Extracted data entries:
━━━━━━━━━━━━━━━━

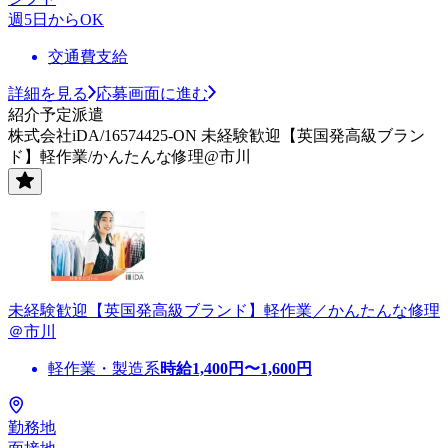
週5日からOK
交通費支給
詳細を見る
応募画面に進む
紹介予定派遣
株式会社iDA/16574425-ON 未経験歓迎【英国発高級ブラン
ド】軽作業/かんたんな修理@市川
未経験歓迎【英国発高級ブランド】軽作業／かんたんな修理
＠市川
軽作業・製造系
時給
1,400
円〜
1,600
円
勤務地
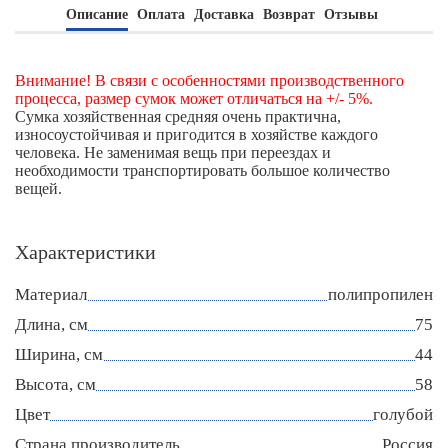
Описание
Оплата
Доставка
Возврат
Отзывы
Внимание! В связи с особенностями производственного
процесса, размер сумок может отличаться на +/- 5%.
Сумка хозяйственная средняя очень практична,
износоустойчивая и пригодится в хозяйстве каждого
человека. Не заменимая вещь при переездах и
необходимости транспортировать большое количество
вещей.
Характеристики
Материал
полипропилен
Длина, см
75
Ширина, см
44
Высота, см
58
Цвет
голубой
Страна производитель
Россия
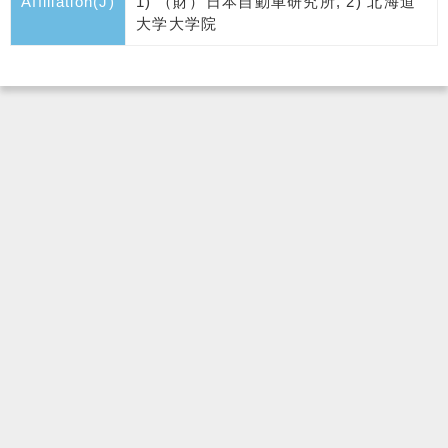
Affiliation(J)
1) （財）日本自動車研究所, 2) 北海道
大学大学院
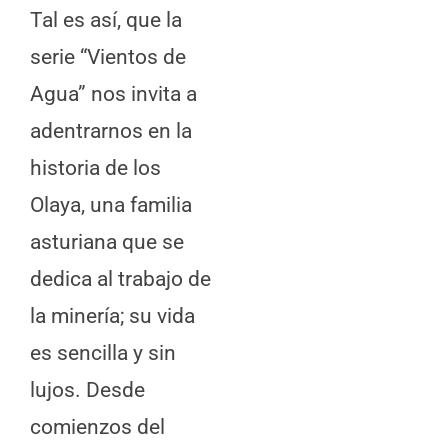
Tal es así, que la
serie “Vientos de
Agua” nos invita a
adentrarnos en la
historia de los
Olaya, una familia
asturiana que se
dedica al trabajo de
la minería; su vida
es sencilla y sin
lujos. Desde
comienzos del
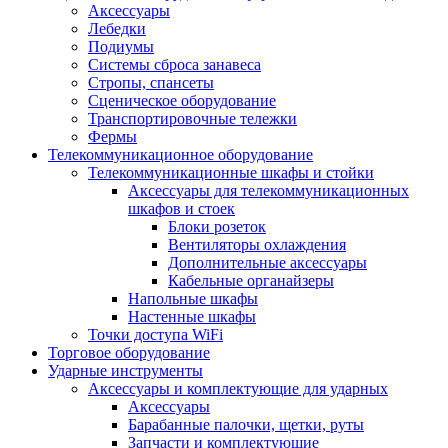
Аксессуары
Лебедки
Подиумы
Системы сброса занавеса
Стропы, спансеты
Сценическое оборудование
Транспортировочные тележки
Фермы
Телекоммуникационное оборудование
Телекоммуникационные шкафы и стойки
Аксессуары для телекоммуникационных
шкафов и стоек
Блоки розеток
Вентиляторы охлаждения
Дополнительные аксессуары
Кабельные органайзеры
Напольные шкафы
Настенные шкафы
Точки доступа WiFi
Торговое оборудование
Ударные инструменты
Аксессуары и комплектующие для ударных
Аксессуары
Барабанные палочки, щетки, руты
Запчасти и комплектующие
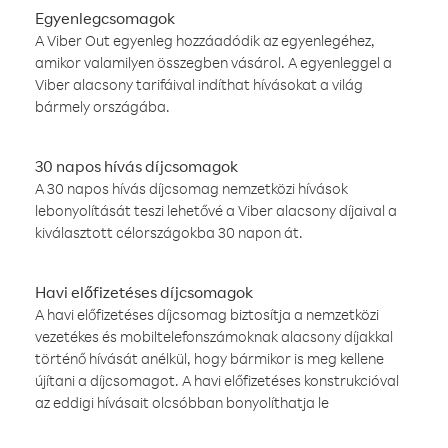
Egyenlegcsomagok
A Viber Out egyenleg hozzáadódik az egyenlegéhez,
amikor valamilyen összegben vásárol. A egyenleggel a
Viber alacsony tarifáival indíthat hívásokat a világ
bármely országába.
30 napos hívás díjcsomagok
A 30 napos hívás díjcsomag nemzetközi hívások
lebonyolítását teszi lehetővé a Viber alacsony díjaival a
kiválasztott célországokba 30 napon át.
Havi előfizetéses díjcsomagok
A havi előfizetéses díjcsomag biztosítja a nemzetközi
vezetékes és mobiltelefonszámoknak alacsony díjakkal
történő hívását anélkül, hogy bármikor is meg kellene
újítani a díjcsomagot. A havi előfizetéses konstrukcióval
az eddigi hívásait olcsóbban bonyolíthatja le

━━━━━━━━━━━━━━━━

Assignment: Make an exact copy of the records above, with the pictures left out.

Written solution:
週5日からOK
交通費支給
詳細を見る
応募画面に進む
紹介予定派遣
株式会社iDA/16574425-ON 未経験歓迎【英国発高級ブラン
ド】軽作業/かんたんな修理@市川
未経験歓迎【英国発高級ブランド】軽作業／かんたんな修理
＠市川
軽作業・製造系
時給
1,400
円〜
1,600
円
勤務地
Описание
Оплата
Доставка
Возврат
Отзывы
Внимание! В связи с особенностями производственного
процесса, размер сумок может отличаться на +/- 5%.
Сумка хозяйственная средняя очень практична,
износоустойчивая и пригодится в хозяйстве каждого
человека. Не заменимая вещь при переездах и
необходимости транспортировать большое количество
вещей.
Характеристики
Материал
полипропилен
Длина, см
75
Ширина, см
44
Высота, см
58
Цвет
голубой
Страна производитель
Россия
Affiliation(J)
1) （財）日本自動車研究所, 2) 北海道
大学大学院
Tal es así, que la
serie “Vientos de
Agua” nos invita a
adentrarnos en la
historia de los
Olaya, una familia
asturiana que se
dedica al trabajo de
la minería; su vida
es sencilla y sin
lujos. Desde
comienzos del
Аксессуары
Лебедки
Подиумы
Системы сброса занавеса
Стропы, спансеты
Сценическое оборудование
Транспортировочные тележки
Фермы
Телекоммуникационное оборудование
Телекоммуникационные шкафы и стойки
Аксессуары для телекоммуникационных
шкафов и стоек
Блоки розеток
Вентиляторы охлаждения
Дополнительные аксессуары
Кабельные органайзеры
Напольные шкафы
Настенные шкафы
Точки доступа WiFi
Торговое оборудование
Ударные инструменты
Аксессуары и комплектующие для ударных
Аксессуары
Барабанные палочки, щетки, руты
Запчасти и комплектующие
Egyenlegcsomagok
A Viber Out egyenleg hozzáadódik az egyenlegéhez,
amikor valamilyen összegben vásárol. A egyenleggel a
Viber alacsony tarifáival indíthat hívásokat a világ
bármely országába.
30 napos hívás díjcsomagok
A 30 napos hívás díjcsomag nemzetközi hívások
lebonyolítását teszi lehetővé a Viber alacsony díjaival a
kiválasztott célországokba 30 napon át.
Havi előfizetéses díjcsomagok
A havi előfizetéses díjcsomag biztosítja a nemzetközi
vezetékes és mobiltelefonszámoknak alacsony díjakkal
történő hívását anélkül, hogy bármikor is meg kellene
újítani a díjcsomagot. A havi előfizetéses konstrukcióval
az eddigi hívásait olcsóbban bonyolíthatja le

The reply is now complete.